Derivative based control

Kragen Javier Sitaker, 2019-11-12 (6 minutes)

In cybernetics, hierarchical control systems have a “higher-level” control system which provides set points to (possibly multiple) “lower-level” control systems, which the lower-level systems then seek. For example, a reaction-wheel-robot attitude-control system might plan a maneuver and then command reaction-wheel control systems to seek particular velocities for their respective reaction wheels.

It occurs to me that under some circumstances it makes sense to send more than just a set point. For example, if the central control system for a robot arm commands the servo in each of its joints to a particular position, the force the servo applies to reach that position will depend on the difficulty of the movement — the mechanical impedance, as they say, and may reach a very high level if unexpected impedance is encountered, perhaps because a research assistant’s head is unexpectedly in the way of the arm. It is possible for the central control system to pay attention to these error signals and send new commands under those circumstances, but this puts stringent demands on the response time of the central control system.

It might make more sense to command the lower-level control with not just a set point but also a gradient, including a derivative with respective to any of a variety of variables — in the above case, it might be the force. In particular, the derivative of position with respect to force is simply the mechanical compliance, so this amounts to commanding not just a position but also a compliance.

Under some circumstances the commanded compliance (or other analogous gradient) would be achieved by electronic or other active feedback control — position sensors feeding back to motor-control systems, for example — but in other cases it could be achieved wholly or partly through passive means.

For example, a “brushless DC motor” or a stepper motor has a variable stationary holding torque determined by the armature current when the motor is stopped; moreover, an analogous kind of control is possible when the motor is moving as well by controlling what percentage of the time the windings are carrying current that tends to slow down the rotation rather than no current; and a tendon-actuated system, such as parts of the humans’ bodies, will be stiffer when both the extensor and retractor tendons are under tension (“muscle tone”) than when both of them are relaxed.

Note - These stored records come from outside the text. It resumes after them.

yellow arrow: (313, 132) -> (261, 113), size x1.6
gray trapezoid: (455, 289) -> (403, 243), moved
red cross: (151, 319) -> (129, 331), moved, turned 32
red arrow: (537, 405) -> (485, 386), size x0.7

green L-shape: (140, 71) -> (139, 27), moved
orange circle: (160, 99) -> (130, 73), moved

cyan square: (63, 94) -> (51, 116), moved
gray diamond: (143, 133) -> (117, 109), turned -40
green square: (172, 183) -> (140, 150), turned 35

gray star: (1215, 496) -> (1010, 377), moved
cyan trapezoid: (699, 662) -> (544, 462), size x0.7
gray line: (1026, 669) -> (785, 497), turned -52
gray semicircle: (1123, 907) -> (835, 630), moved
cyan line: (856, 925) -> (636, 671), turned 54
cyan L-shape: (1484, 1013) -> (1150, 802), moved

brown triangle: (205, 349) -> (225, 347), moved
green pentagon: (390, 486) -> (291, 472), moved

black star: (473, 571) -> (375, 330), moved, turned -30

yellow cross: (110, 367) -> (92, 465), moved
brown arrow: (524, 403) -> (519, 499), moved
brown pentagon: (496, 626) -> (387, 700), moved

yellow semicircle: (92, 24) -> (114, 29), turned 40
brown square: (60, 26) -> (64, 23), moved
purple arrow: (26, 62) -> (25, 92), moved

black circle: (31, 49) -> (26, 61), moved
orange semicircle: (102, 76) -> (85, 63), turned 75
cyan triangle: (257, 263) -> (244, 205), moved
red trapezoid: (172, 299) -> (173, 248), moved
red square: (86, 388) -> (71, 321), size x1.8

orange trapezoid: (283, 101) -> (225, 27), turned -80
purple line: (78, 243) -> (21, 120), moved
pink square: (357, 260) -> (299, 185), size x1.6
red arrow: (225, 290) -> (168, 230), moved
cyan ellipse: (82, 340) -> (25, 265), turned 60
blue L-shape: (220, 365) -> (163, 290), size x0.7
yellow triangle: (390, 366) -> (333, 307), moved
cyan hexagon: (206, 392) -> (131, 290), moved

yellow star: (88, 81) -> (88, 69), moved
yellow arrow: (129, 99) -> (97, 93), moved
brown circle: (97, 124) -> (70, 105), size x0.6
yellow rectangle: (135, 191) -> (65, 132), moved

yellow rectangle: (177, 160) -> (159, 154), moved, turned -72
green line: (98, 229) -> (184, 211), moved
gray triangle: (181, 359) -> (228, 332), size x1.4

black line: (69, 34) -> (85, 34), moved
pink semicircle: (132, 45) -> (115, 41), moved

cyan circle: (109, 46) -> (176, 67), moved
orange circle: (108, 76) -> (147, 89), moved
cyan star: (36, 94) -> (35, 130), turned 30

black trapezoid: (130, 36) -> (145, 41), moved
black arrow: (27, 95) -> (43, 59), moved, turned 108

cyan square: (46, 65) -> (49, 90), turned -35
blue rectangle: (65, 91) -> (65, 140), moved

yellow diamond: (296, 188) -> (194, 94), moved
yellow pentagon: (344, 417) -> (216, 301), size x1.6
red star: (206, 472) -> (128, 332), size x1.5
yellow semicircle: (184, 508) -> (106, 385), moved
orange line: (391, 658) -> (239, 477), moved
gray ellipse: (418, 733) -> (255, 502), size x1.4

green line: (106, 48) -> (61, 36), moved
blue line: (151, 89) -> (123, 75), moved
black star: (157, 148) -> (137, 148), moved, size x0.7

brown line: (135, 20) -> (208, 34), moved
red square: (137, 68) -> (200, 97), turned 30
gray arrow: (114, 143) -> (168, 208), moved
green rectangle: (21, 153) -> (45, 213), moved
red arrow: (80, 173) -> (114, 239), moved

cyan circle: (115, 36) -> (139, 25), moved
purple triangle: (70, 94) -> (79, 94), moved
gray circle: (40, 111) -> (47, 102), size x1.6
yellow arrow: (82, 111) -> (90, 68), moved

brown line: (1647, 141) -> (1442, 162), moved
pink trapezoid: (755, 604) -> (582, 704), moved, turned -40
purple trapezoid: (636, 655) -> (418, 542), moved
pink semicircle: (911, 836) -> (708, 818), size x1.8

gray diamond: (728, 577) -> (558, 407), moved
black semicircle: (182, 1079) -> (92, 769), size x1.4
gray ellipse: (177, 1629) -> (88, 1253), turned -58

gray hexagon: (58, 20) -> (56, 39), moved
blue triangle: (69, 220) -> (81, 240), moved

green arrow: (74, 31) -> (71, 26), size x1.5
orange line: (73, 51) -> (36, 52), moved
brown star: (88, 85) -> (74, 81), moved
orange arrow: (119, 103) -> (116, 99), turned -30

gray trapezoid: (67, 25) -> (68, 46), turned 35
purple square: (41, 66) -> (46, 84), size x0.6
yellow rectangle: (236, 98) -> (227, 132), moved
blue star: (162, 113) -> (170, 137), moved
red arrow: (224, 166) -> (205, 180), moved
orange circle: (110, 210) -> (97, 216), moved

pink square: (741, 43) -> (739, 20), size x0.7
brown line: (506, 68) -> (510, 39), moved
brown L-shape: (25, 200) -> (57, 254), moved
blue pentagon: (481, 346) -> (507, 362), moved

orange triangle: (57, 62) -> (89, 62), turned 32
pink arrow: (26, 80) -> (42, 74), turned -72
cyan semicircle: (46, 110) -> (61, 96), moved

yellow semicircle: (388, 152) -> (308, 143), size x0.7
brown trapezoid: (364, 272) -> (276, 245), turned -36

In other cases, mechanical compliance can be usefully altered by taking advantage of redundant degrees of control. Holding chopsticks close to the base rather than close to the tip, for example, is a technique for increasing mechanical compliance and thus making it easier to pick up food.

In an electronic context, this “variable compliance” might amount to things like a varying gain on an amplifier, a variable DC bias on a varactor, or a bias current on a secondary winding that varies the permeability of a magnetic core, as in a magamp.

The variables whose values the lower-level control uses to perturb the set point are not necessarily directly related to the control mechanism. For example, it sometimes makes sense for a hand computer display to brighten when the hand computer senses increased ambient light, even if the human using it doesn’t command it to brighten; a quadcopter rotor might reduce the setpoint of its speed if a local accelerometer indicates that it’s accelerating upwards; and so on. In general, the idea is for the lower-level control loop to have a set point that is a locally-linear approximation to the potentially more complex and time-varying function used by the higher-level loop to figure out what set point to send to the lower-level loop.

It is observable that the humans use mechanisms such as these at several levels in their motor control; this is demonstrated, for example, by attempting to use a mouse rotated 180° or to write legibly in a mirror.

Controlling the gradients of such “reflexive” low-level control loops can dramatically reduce the demands on the high-level control, in particular often permitting much higher communication and processing latency before the whole system begins to unintentionally oscillate. Also, it can allow the high-level control loop to send commands that suppress, excite, or control oscillations in the lower-level control loop (such as human voices producing higher pitches and the humans doing that freaky thing where they vibrate their eye irises sideways), also reducing the demands on the stability of that lower-level control loop.

Beyond just the gradient of the set point, it might make sense for the high-level control loop to alter other parameters of the low-level control loop; for example, if it’s a PID controller, it might make sense to alter the gains of the P, I, and D components depending on circumstances. With modern electronics it is possible to get subnanosecond response times from analog electronic control loops and trivial to get submicrosecond response times.

Note that a PD controller (a PID controller with no I term) will also perturb its operating point according to the plant’s response — linearly so if the plant is linear — and this can limit the force the robot arm exerts on the research assistant’s head. So in a sense this is a special case of the more general concept I’m describing; but it is missing the crucial ability for the higher-level control loop to set the compliance separately from the set point, and it can only work at all in that context if the robot actuator is working against a spring or something.

It isn’t necessary for the lower-level setpoint perturbation to be linear. It might be whatever nonlinear function is most convenient to compute (for example, using the exponential Ebers–Moll response of BJTs) or it might be a precision higher-degree approximation, as in mechanical naval fire control computers.